A Beginner's Guide To Spiritual Tattoo Placement
Every body part is an opportunity for a different energetic affect on your being.
When getting a tattoo, it’s only expected to agonize a bit over the design. “Will I still want this when I’m older”, or “Could this be misinterpreted in the future?” are practical and thoughtful questions to consider before committing to permanent ink (especially considering the countless tattoo fail posts circulating the internet). You also might spend time finding the perfect spot, ensuring it looks good, is symmetrical, or is located in an area you want to show—or not show. However, you might not necessarily think about what tattooing that part of your body means for your spiritual energy. Maybe you should.
Last month, Julianna Mallozzi posted a video on TikTok that got over 1.7 million views. The video outlines the spiritual significance of your chosen tattoo placements. In it, and in a part two video that followed, she detailed the specific spiritual meaning of different body parts and recommended ideas and designs to tattoo for each. According to Mallozzi, every tattoo has a spiritual purpose. For instance, an ear tattoo may represent what influences you’re listening to. Or you may want to tattoo something you are looking to “embrace” on your arm.
Getting a tattoo on your chest or torso is “one of the most vulnerable places energetically,” according to Mallozzi, so it’s best to get something extremely personal. The 21-year-old who is based in Florida recommends getting your favorite angel numbers tattooed as a small, entry level tattoo and says thinking about where you place your tattoos could, “open up doors for you, spiritually speaking.” “Everything has a purpose,” she says. “If one is being mindful when it comes to where they place their tattoo, they may feel surprised as to how comfortable that tattoo feels being placed right where it belongs.”
In the viral video, Mallozzi also explains that connecting with the person tattooing you is also important, as their energy is being put into you as they tattoo your skin. “Feel the vibe of the person you are thinking about getting tattooed by. And I mean really feel their vibe,” she says. “Their energy will tell you everything you need to know. If the energy is calm, communication flows smoothly, they are willing to cater to your needs, and you enjoy their work—congratulations. You’ve found yourself your perfect tattoo artist.” She says this only comes around “once in a lifetime.”

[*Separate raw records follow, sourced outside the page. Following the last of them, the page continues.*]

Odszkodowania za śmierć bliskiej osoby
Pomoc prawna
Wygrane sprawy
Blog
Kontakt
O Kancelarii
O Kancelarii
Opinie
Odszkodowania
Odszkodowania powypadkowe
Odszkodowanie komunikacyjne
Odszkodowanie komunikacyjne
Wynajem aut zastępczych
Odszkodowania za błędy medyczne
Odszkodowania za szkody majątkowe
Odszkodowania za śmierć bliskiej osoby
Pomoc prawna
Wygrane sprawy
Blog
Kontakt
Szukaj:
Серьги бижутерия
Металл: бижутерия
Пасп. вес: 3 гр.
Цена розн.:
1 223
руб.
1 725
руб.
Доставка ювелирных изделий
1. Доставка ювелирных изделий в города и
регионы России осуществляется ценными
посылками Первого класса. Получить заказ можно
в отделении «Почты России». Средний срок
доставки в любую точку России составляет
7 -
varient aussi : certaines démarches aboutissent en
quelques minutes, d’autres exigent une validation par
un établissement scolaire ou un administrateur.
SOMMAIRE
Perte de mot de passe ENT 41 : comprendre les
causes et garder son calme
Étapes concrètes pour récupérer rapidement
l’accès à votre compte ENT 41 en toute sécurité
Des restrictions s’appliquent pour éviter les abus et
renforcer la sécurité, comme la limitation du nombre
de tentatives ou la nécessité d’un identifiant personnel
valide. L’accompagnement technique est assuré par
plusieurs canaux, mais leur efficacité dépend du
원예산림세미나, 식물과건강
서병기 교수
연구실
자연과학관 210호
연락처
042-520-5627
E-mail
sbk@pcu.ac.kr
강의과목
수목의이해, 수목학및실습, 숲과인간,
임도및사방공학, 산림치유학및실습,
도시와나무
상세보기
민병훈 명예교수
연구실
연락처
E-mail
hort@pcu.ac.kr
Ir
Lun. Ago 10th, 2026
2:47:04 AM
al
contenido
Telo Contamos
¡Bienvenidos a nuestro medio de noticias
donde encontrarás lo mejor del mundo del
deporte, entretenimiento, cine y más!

Mallozzi is pleased the video has opened up the conversation for people as she believes “tattoos coexisting with their best-suited body part” can cause an energetic shift. As for popular tattoo placements and their meanings, she explains that the shoulders represents the burdens you carry, the face represents the energy you’re putting out into the universe, the lower back and abdominals represent sexuality, and the lower legs represent what you’re working (or moving) towards. The meanings can get even more specific, with your right hand representing what you give versus your left hand representing what you receive. Your neck is where you hold all of your emotions and your ankles represent balance and support.

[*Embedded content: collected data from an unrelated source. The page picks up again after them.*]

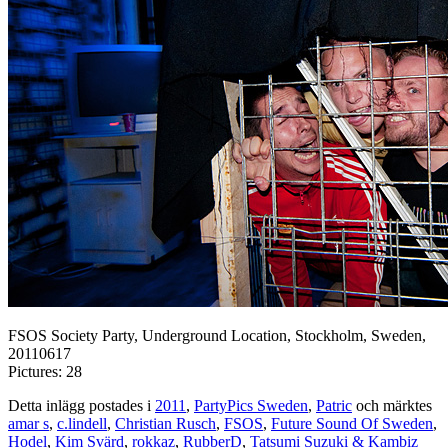
FSOS Society Party, Underground Location, Stockholm, Sweden,
20110617
Pictures: 28
Detta inlägg postades i
2011
,
PartyPics Sweden
,
Patric
och märktes
amar s
,
c.lindell
,
Christian Rusch
,
FSOS
,
Future Sound Of Sweden
,
Hodel
,
Kim Svärd
,
rokkaz
,
RubberD
,
Tatsumi Suzuki & Kambiz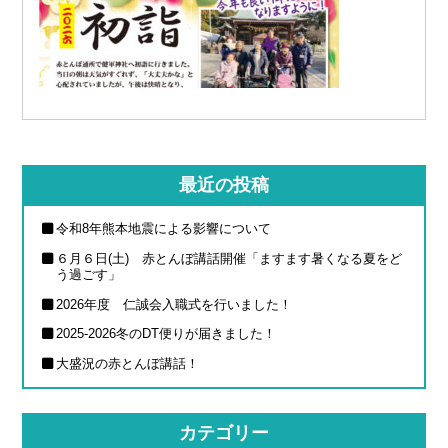
最近の投稿
令和8年熊本地震による影響について
６月６日(土) 赤とんぼ講話開催「ますます暑くなる夏をど
う過ごす」
2026年度 仁誠会入職式を行いました！
2025-2026冬のDT便りが届きました！
大盛況の赤とんぼ講話！
カテゴリー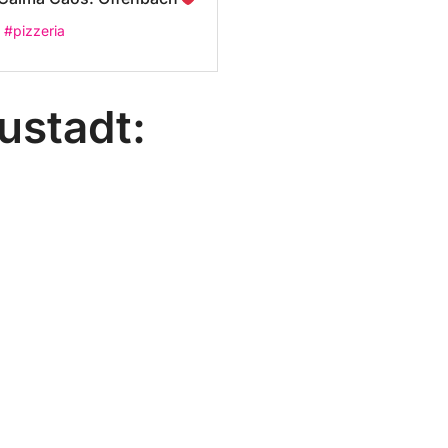
#pizzeria
ustadt: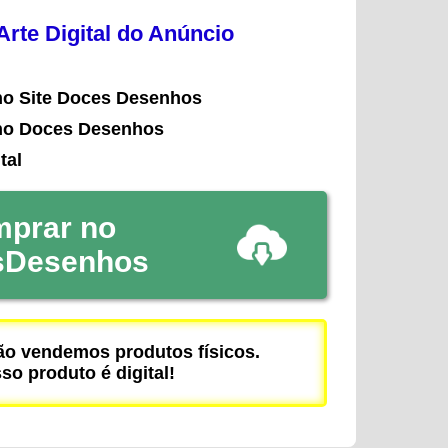
rte Digital do Anúncio
no Site Doces Desenhos
no Doces Desenhos
tal
prar no
sDesenhos
 vendemos produtos físicos.
so produto é digital!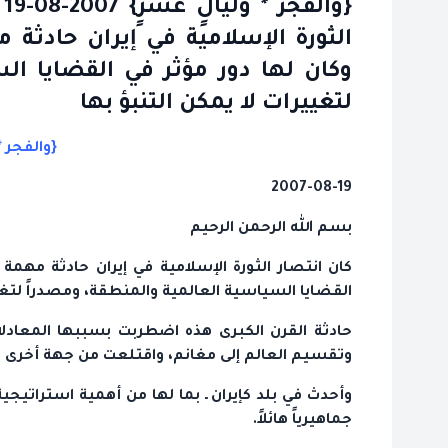
{
الثورة الإسلامية في إيران حادثة م
وكان لها دور مؤثر في القضايا ال
لتغييرات لا يمكن التنبؤ بها
{والفجر *
2007-08-19
بسم الله الرحمن الرحيم
كان انتصار الثورة الإسلامية في إيران حادثة مهمة 
القضايا السياسية العالمية والمنطقة، ومصدراً لتغيي
حادثة القرن الكبرى هذه اضطربت بسببها المعاد
وتقسيم العالم إلى مغانم، واقتلعت من جهة أخرى جذ
وأحدث في بلد كإيران ـ بما لها من أهمية استراتيجية
جماهيرياً هائلاً.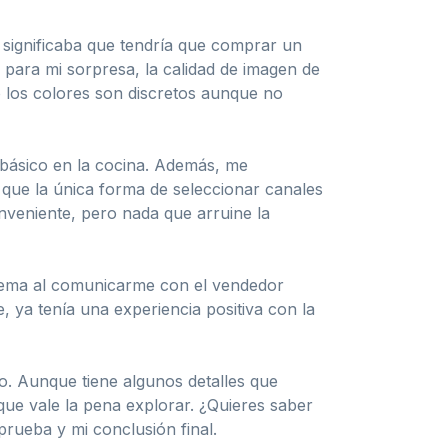
 significaba que tendría que comprar un
, para mi sorpresa, la calidad de imagen de
o los colores son discretos aunque no
 básico en la cocina. Además, me
r que la única forma de seleccionar canales
nveniente, pero nada que arruine la
blema al comunicarme con el vendedor
 ya tenía una experiencia positiva con la
o. Aunque tiene algunos detalles que
que vale la pena explorar. ¿Quieres saber
prueba y mi conclusión final.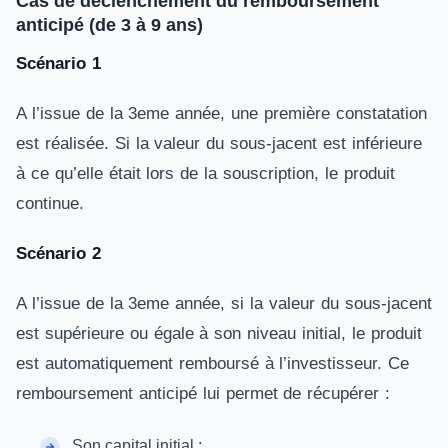
Cas de déclenchement du remboursement
anticipé (de 3 à 9 ans)
Scénario 1
A l’issue de la 3eme année, une première constatation
est réalisée. Si la valeur du sous-jacent est inférieure
à ce qu’elle était lors de la souscription, le produit
continue.
Scénario 2
A l’issue de la 3eme année, si la valeur du sous-jacent
est supérieure ou égale à son niveau initial, le produit
est automatiquement remboursé à l’investisseur. Ce
remboursement anticipé lui permet de récupérer :
Son capital initial ;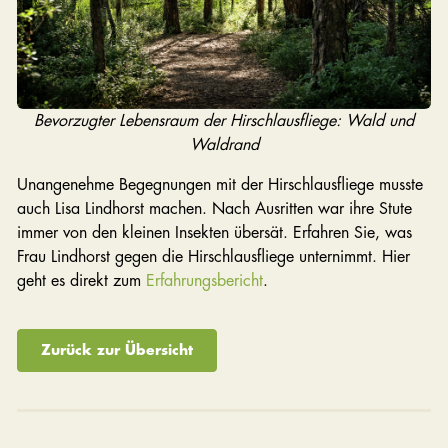
Bevorzugter Lebensraum der Hirschlausfliege: Wald und
Waldrand
Unangenehme Begegnungen mit der Hirschlausfliege musste
auch Lisa Lindhorst machen. Nach Ausritten war ihre Stute
immer von den kleinen Insekten übersät. Erfahren Sie, was
Frau Lindhorst gegen die Hirschlausfliege unternimmt. Hier
geht es direkt zum
Erfahrungsbericht
.
Zurück zur Übersicht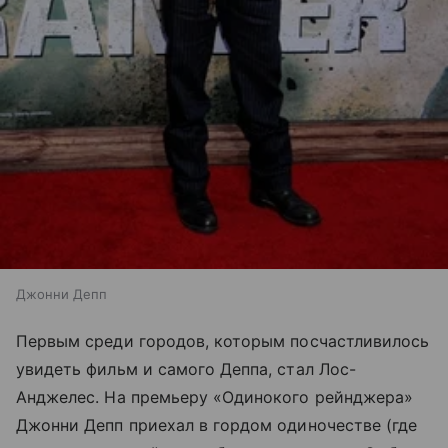
Джонни Депп
Первым среди городов, которым посчастливилось
увидеть фильм и самого Деппа, стал Лос-
Анджелес. На премьеру «Одинокого рейнджера»
Джонни Депп приехал в гордом одиночестве (где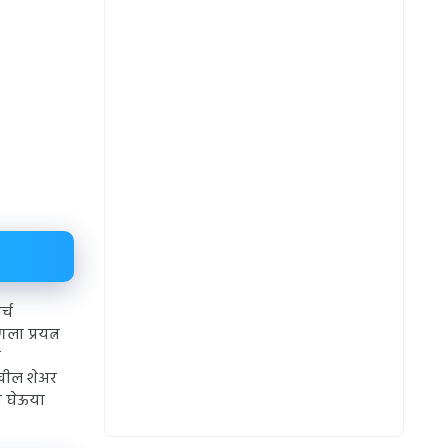
्च
ला प्रयत्न
ख
देखील शेअर
न घेऊया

Porsche Little, a Los Angeles diviner, thinks that the reason why spiritual tattoo placement is now a growing conversation is because Gen Z traits are partially defined as being “more intentional”. Along with the physical placement, she thinks it’s a good time to remind people reflect on their tattoo designs in totality. “It's important for others to truly understand culturally what they’re getting tattooed. There are a lot of people who will get Buddha tattooed who aren’t Buddhist or get an African tribal figure tattooed, without knowing the tribe,” she says. “I would recommend studying the history of these tattoos before doing so because you don’t know who you could offend. Or if that energy even aligns with you ancestrally.”

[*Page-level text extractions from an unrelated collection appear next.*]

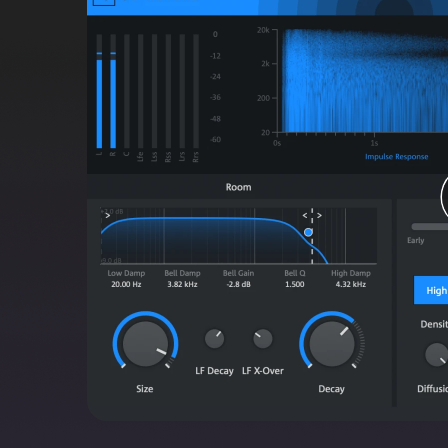
Künstliche Intelligenz mit senso
SpectraLayers ermöglicht es Ihnen, das Spektrum Ih
zu sehen, sondern auch zu berühren, zu formen und
Unterstützung von Künstlicher Intelligenz, die musi
Operationen durchführt, wird Ihr Weg zum perfekte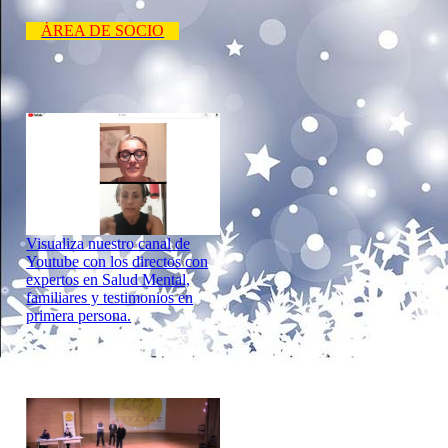
ÁREA DE SOCIO
Visualiza nuestro canal de
Youtube con los directos con
expertos en Salud Mental,
familiares y testimonios en
primera persona.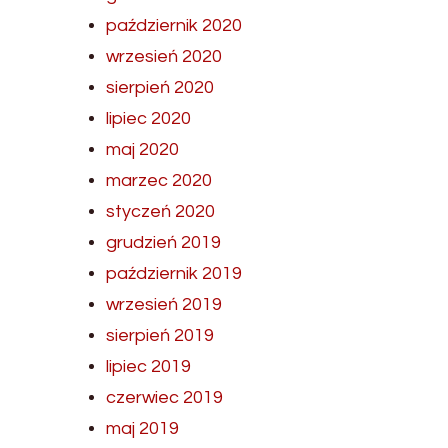
październik 2020
wrzesień 2020
sierpień 2020
lipiec 2020
maj 2020
marzec 2020
styczeń 2020
grudzień 2019
październik 2019
wrzesień 2019
sierpień 2019
lipiec 2019
czerwiec 2019
maj 2019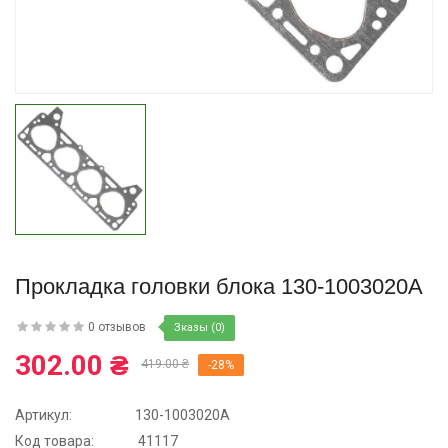
Купить
Прокладка головки блока 130-1003020А
0 отзывов
Зказы (0)
302.00 ₴
419.00 ₴
-28%
Артикул:
130-1003020А
Код товара:
41117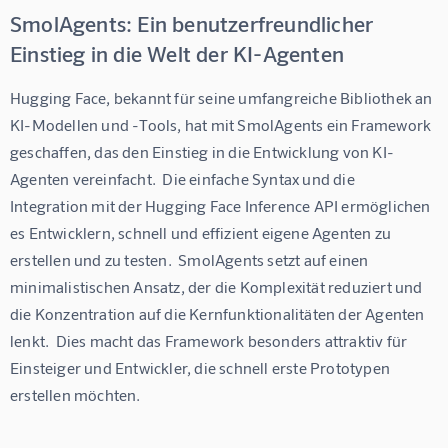
SmolAgents: Ein benutzerfreundlicher
Einstieg in die Welt der KI-Agenten
Hugging Face, bekannt für seine umfangreiche Bibliothek an 
KI-Modellen und -Tools, hat mit SmolAgents ein Framework 
geschaffen, das den Einstieg in die Entwicklung von KI-
Agenten vereinfacht.  Die einfache Syntax und die 
Integration mit der Hugging Face Inference API ermöglichen 
es Entwicklern, schnell und effizient eigene Agenten zu 
erstellen und zu testen.  SmolAgents setzt auf einen 
minimalistischen Ansatz, der die Komplexität reduziert und 
die Konzentration auf die Kernfunktionalitäten der Agenten 
lenkt.  Dies macht das Framework besonders attraktiv für 
Einsteiger und Entwickler, die schnell erste Prototypen 
erstellen möchten.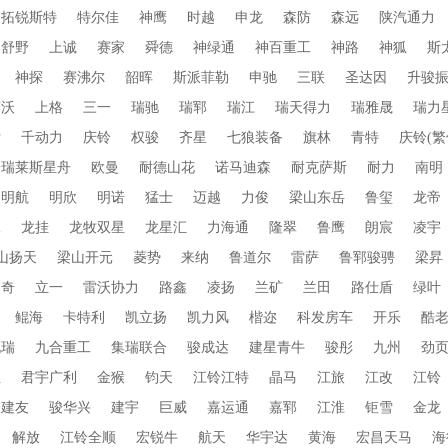
拓锐斯特
特尔佳
神鹰
时越
申龙
森防
森远
陕汽通力
舒野
上诚
赛家
舜德
神绿通
神百重工
神路
神狐
斯
神探
赛沸尔
韶晖
斯派菲勒
申驰
三联
圣达因
升骏
赛沃
上格
三一
瑞驰
瑞郓
瑞江
瑞天得力
瑞雅晟
瑞力
索
千动力
庆铃
权骏
齐星
七狼装备
旗林
青特
庆铃(繁
普瑞莱斯星舟
欧曼
耐德山花
诺马迪森
耐克萨斯
耐力
南明
明航
明欣
明诺
猛士
迈越
力俊
梁山东岳
鲁玺
龙帝
水
龙挂
龙牧双星
龙星汇
力海通
隆翠
鲁鹰
朗宸
凌宇
山扬天
梁山开元
菱势
来纳
鲁道尔
雷萨
鲁郓骏骋
梁昇
朗奇
立一
雷沃协力
路鑫
凌扬
兰矿
兰田
路仕盾
绿叶
鲲海
卡特利
凯立扬
凯力风
楷迩
科发房车
开乐
酷
九瑞
九合重工
集瑞联合
骏成达
建星青牛
骏彤
九州
劲
业
君宇广利
金猴
钧天
江铃江特
晶马
江旅
江改
江铃
建友
骏华兴
建宇
巨威
嘉运通
嘉郓
江淮
钜雪
金龙
解放
江铃全顺
宏锐牛
航天
华宇达
黄海
宏昌天马
海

Little says the spiritual knowledge relevant to your personal tattoo placement comes from “whatever culture you’re from.” “In most regions of Africa, people were able to tell what tribe they belonged to just by looking at their tattoos. where they were placed and how they were placed also gave them more information,” she says. “But in American culture, it's okay to get silly tattoos like pancakes, or a bowl of cereal. So, honestly it just differs on where you are.”
While Little doesn’t want to tell people what to do with their bodies, for those interested in her perspective, she recommends arm placements for a first tattoo. “Culturally, it's one of the most popular spots and it also leaves room for you to save time to really meditate on where you’d get more significant tattoos (like your face, your back, your hands),” she says. Little also says that getting a tattoo like an ankh on your leg versus your third eye means you’ll be held to a certain standard by others. “If I were to see someone with a tattoo of something related to my tradition on their forehead, I’d assume they knew the ins and outs of it,” she says. “So be ready to measure up to that.”
Since tattooing is an ancient practice that traces back to many cultures, what a tattoo design means to one person won’t be a universal standard across the board. The same goes with placement. However, Mallozzi’s video does serve as a much-needed reminder of what Indigenous tattoo artists have been sharing for years: tattooing isn’t just body art but a deep-rooted tradition. Whatever your background or spiritual beliefs, everyone can benefit from taking the time to choose a thoughtful (and culturally appropriate) tattoo design and carefully consider the place you want it tattooed on to you forever.